BEGIN Information given
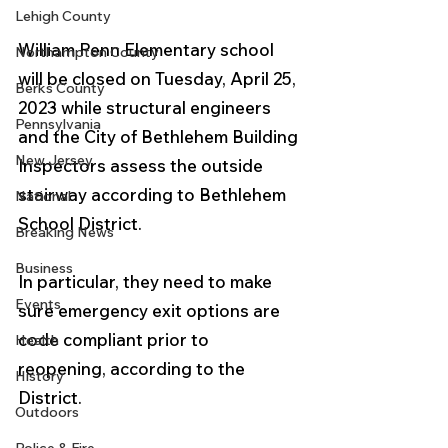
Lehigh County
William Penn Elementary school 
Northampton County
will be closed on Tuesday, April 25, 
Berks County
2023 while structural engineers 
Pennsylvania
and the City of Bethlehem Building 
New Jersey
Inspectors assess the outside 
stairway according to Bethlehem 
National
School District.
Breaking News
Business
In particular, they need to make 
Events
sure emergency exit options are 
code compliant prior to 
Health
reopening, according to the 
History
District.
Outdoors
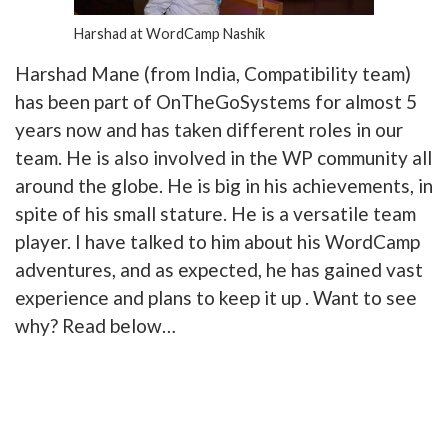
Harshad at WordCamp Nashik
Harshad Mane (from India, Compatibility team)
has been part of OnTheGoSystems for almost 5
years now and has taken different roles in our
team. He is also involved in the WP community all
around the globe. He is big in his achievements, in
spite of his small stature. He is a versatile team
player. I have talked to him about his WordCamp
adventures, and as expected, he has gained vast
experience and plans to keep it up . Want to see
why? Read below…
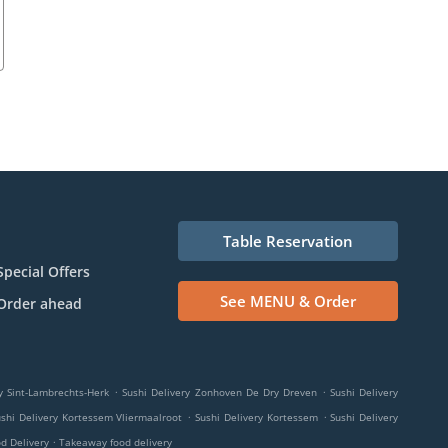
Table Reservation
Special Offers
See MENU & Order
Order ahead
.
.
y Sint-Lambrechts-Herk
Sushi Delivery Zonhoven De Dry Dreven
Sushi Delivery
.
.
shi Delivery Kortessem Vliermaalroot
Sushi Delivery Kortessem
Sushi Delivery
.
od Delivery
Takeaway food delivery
END Information given
◆ What you have to do ◆
Where in the records does the string "WordCamp" appear? Copy every line that has it.

◆ Answer for this exercise ◆
Harshad at WordCamp Nashik
player. I have talked to him about his WordCamp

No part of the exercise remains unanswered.